The lead investigators in the French study are Drs. Jean-Marie Andrieu and Wei Lu of the Institute of Research for Vaccines and Immunotherapies for Cancer and AIDS, in Paris.
 
In an interview, Andrieu estimated that the cost of the annual therapy could be $4,000 to $8,000, less than a year's course of antiviral drugs. He said the only side effect of the therapy was a swelling of the lymph nodes, which caused no pain. The swelling was, in fact, an indicator that the vaccine was marshalling the body's immune system properly to ward off the AIDS virus.
 
No new patients have been enrolled in the experiment, but Andrieu said future research will attempt to understand "why it works in some people, and not in others.''
 
Although the experiment falls short of a breakthrough against AIDS, it represents a rare piece of good news in the field of vaccine research, which has been marked in recent years by a string of setbacks.
 
UCSF doctor sees cause for hope --
 
"This is just a preliminary study, but it is encouraging,'' said virologist Dr. Jay Levy of the UCSF AIDS Research Institute.

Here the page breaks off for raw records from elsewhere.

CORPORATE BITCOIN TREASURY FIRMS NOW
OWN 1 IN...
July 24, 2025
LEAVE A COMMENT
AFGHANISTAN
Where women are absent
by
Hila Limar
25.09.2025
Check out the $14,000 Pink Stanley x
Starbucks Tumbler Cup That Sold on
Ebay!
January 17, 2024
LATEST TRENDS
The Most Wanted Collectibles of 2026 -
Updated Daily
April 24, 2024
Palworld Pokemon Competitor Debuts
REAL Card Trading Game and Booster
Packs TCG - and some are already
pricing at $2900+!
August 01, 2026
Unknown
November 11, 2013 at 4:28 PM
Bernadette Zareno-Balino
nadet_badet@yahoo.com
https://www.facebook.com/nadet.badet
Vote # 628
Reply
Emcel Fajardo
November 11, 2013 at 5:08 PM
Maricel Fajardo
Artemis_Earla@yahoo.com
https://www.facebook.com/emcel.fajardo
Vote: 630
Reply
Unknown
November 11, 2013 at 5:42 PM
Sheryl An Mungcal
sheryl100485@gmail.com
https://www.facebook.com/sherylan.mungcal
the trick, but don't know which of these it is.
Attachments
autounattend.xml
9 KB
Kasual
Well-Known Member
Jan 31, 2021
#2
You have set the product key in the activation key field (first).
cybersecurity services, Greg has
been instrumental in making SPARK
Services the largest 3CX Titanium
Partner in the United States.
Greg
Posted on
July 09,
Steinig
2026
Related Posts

Levy did not participate in the research but is familiar with its findings.
 
Further studies are needed, Levy said, to learn exactly why the vaccine worked better than other, similar versions. A critically important step would be to determine whether the vaccine also reduced the amount of virus in sexual fluids. If it did so, a population of HIV infected individuals treated with the therapeutic vaccine would be less likely to transmit the virus to others. "The purpose of a real vaccine is to protect a population. This would have that advantage,'' Levy said.
 
At present, however, the vaccine is difficult to produce, and impractical to deliver to large numbers of people. This therapeutic vaccine is essentially custom-made for each patient who takes it.
 
To make a dose of vaccine, the French doctors extract from each HIV- infected patient a sample of dendritic cells -- starfish-shaped white blood cells that play a special role in the human immune system. They also take a sample of the virus from the infected blood of each patient.
 
In the laboratory, they separately grow uninfected dendritic cells and a batch of the virus itself. The virus is eventually killed and mixed in with the dendritic cells, whose special function then becomes vital.
 
The dendritic cells consume the virus, breaking it into pieces and displaying the parts on their surfaces like grisly trophies.
 
Doctors then inject the dendritic cells back into each patient.
 
Lymph nodes receive the message Inside the body, the dendritic cells migrate to the lymph nodes, carrying their message of an invading microbe to resting banks of "killer" white blood cells. The broken bits of HIV on the dendritic cell's surface help to program these killer cells to recognize the virus -- like bloodhounds given a scent to chase. Once activated, they will seek out and destroy any cell in the human body that is infected by HIV.
 
It is a system of "cellular immunity" that the body routinely uses to protect itself. The AIDS virus, for reasons not fully understood, has managed to hijack the process. Dendritic cells are, in fact, one of the favored targets of living HIV, and once it ferries HIV to the lymph nodes, it then infects other white blood cells, making more copies of itself, and eventually depleting the cells.
 
The French laboratory intervention, by mixing dendritic cells outside the body with killed HIV, seems to restore their proper defensive role when they are returned to the body.
 
It is this focus on dendritic cells, and the use of a whole, killed virus, that distinguishes the French effort from other attempts to make a therapeutic vaccine.
 
Any optimism about the French experiment must be tempered with caution. The history of AIDS vaccine research is littered with failure. An attempt by British and Kenyan scientists to use this concept of cellular immunity to make a preventive vaccine was abandoned in August after a trial in Nairobi showed it did not stir up a strong enough response to protect against HIV.
 
Laboratory experiments with a similar vaccine that showed great promise in monkeys have slowed after further studies showed the virus was able to mutate into a vaccine-resistant strain.